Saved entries
- - - - -

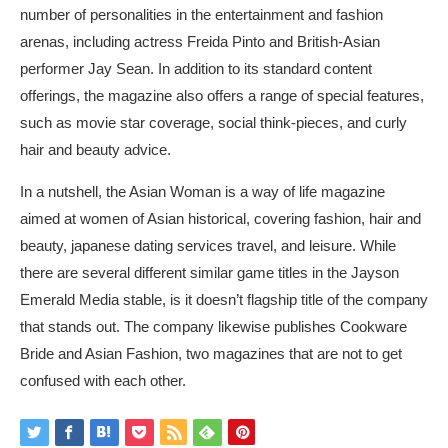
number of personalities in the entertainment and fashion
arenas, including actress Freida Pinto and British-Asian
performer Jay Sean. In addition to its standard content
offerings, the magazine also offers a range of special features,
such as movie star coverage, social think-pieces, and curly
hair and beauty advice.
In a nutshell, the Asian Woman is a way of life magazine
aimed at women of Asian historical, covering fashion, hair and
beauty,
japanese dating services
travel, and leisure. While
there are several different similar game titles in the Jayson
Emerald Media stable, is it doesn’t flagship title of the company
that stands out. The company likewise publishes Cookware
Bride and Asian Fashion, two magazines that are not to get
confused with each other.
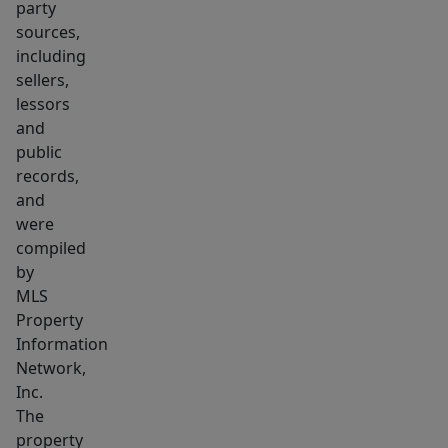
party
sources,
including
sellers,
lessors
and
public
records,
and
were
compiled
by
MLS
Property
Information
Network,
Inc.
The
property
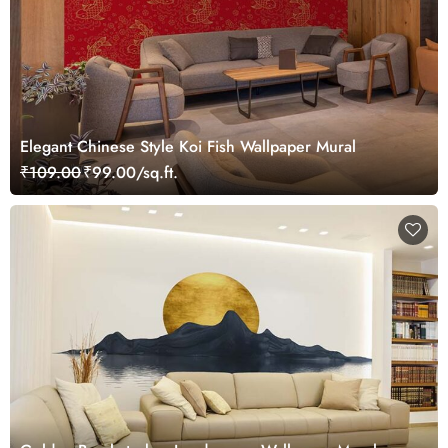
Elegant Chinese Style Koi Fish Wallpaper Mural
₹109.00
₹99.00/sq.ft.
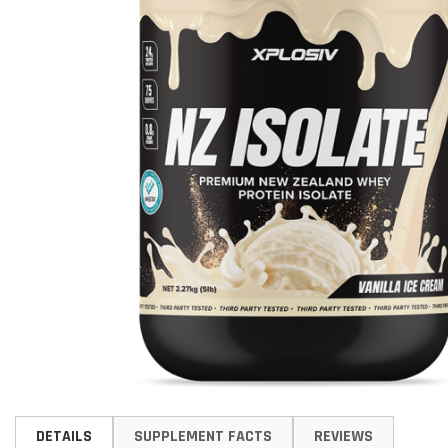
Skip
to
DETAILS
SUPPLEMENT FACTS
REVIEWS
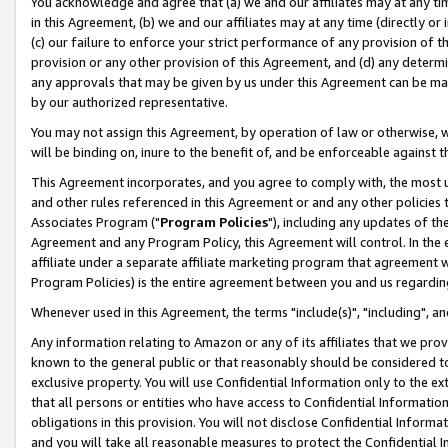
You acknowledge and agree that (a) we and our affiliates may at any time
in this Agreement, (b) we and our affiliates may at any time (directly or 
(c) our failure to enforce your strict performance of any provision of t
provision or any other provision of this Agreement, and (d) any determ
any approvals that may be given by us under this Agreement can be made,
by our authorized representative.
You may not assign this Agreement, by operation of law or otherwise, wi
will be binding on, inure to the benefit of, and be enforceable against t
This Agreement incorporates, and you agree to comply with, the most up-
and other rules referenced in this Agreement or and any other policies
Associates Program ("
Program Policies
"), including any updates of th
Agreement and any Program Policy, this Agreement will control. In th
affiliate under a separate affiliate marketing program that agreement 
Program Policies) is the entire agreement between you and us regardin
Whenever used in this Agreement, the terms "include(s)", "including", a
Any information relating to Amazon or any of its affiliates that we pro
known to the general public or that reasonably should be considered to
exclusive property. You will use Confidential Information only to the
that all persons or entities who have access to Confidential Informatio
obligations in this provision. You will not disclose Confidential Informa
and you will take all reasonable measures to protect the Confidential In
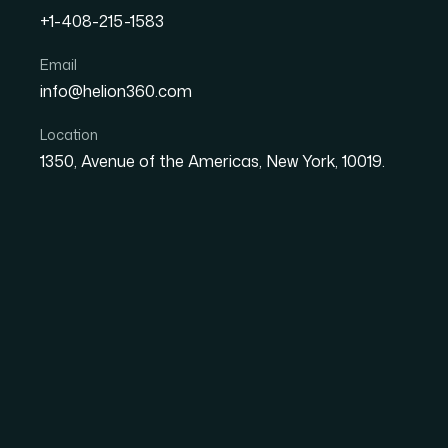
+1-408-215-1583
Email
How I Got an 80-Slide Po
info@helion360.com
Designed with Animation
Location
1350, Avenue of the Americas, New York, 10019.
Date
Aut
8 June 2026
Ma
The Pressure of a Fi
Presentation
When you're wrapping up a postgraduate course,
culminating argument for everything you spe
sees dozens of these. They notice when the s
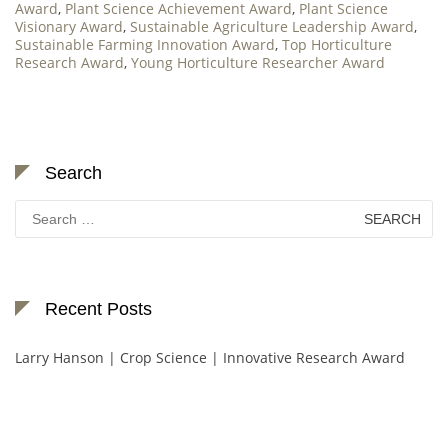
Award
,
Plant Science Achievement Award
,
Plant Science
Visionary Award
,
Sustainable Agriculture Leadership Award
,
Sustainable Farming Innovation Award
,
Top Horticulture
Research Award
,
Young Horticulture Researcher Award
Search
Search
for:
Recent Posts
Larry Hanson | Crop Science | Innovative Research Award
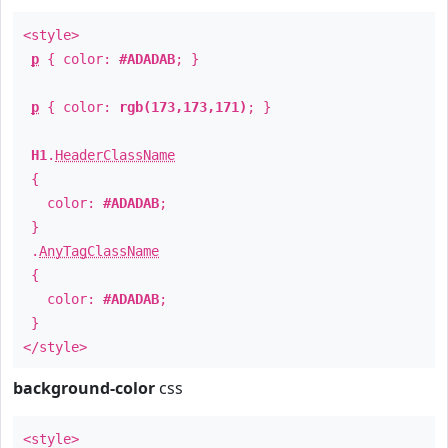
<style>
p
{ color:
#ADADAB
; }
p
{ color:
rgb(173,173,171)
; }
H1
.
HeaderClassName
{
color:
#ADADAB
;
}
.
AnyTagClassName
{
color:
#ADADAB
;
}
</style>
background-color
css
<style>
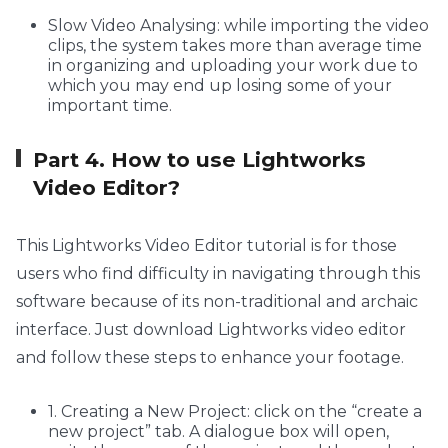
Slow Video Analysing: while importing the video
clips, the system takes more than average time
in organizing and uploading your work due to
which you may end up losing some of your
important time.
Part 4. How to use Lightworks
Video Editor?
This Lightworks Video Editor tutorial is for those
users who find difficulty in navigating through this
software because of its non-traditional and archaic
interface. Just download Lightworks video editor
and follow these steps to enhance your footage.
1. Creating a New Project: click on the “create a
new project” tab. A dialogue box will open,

- - - - -

▶ _TASK STATEMENT_:
Word for word, give again the lines from the line with "Young Horticulture Researcher Award" through the end of the records above, with both ends included and the pictures left out.

▶ _ANSWER FOR THIS EXERCISE_:
Young Horticulture Researcher Award
Search
Search
for:
Recent Posts
Larry Hanson | Crop Science | Innovative Research Award
<style>
p
{ color:
#ADADAB
; }
p
{ color:
rgb(173,173,171)
; }
H1
.
HeaderClassName
{
color:
#ADADAB
;
}
.
AnyTagClassName
{
color:
#ADADAB
;
}
</style>
background-color
css
<style>
Slow Video Analysing: while importing the video
clips, the system takes more than average time
in organizing and uploading your work due to
which you may end up losing some of your
important time.
Part 4. How to use Lightworks
Video Editor?
This Lightworks Video Editor tutorial is for those
users who find difficulty in navigating through this
software because of its non-traditional and archaic
interface. Just download Lightworks video editor
and follow these steps to enhance your footage.
1. Creating a New Project: click on the “create a
new project” tab. A dialogue box will open,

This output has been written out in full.